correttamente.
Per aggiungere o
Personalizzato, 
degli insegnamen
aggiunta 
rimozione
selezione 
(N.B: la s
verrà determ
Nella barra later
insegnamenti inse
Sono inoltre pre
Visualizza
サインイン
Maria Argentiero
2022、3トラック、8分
=-=-=
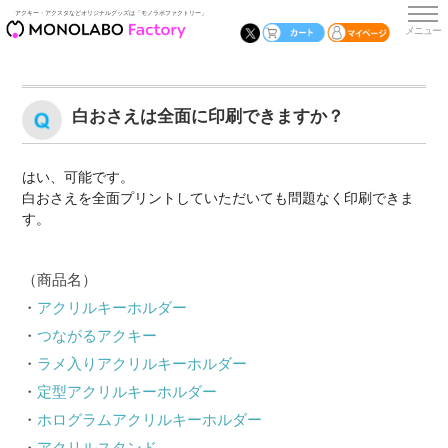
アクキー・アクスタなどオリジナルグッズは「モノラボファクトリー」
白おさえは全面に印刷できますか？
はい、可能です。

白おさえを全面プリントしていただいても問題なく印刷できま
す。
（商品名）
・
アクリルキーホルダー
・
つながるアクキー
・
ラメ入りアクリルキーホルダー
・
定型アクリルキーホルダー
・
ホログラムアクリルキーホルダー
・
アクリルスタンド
=-=-=
Within the material above, copy exactly the lines from the line that holds "correttamente." up to and including the line that holds "2022、3トラック、8分".

■ **Problem solution**
correttamente.
Per aggiungere o
Personalizzato, 
degli insegnamen
aggiunta 
rimozione
selezione 
(N.B: la s
verrà determ
Nella barra later
insegnamenti inse
Sono inoltre pre
Visualizza
サインイン
Maria Argentiero
2022、3トラック、8分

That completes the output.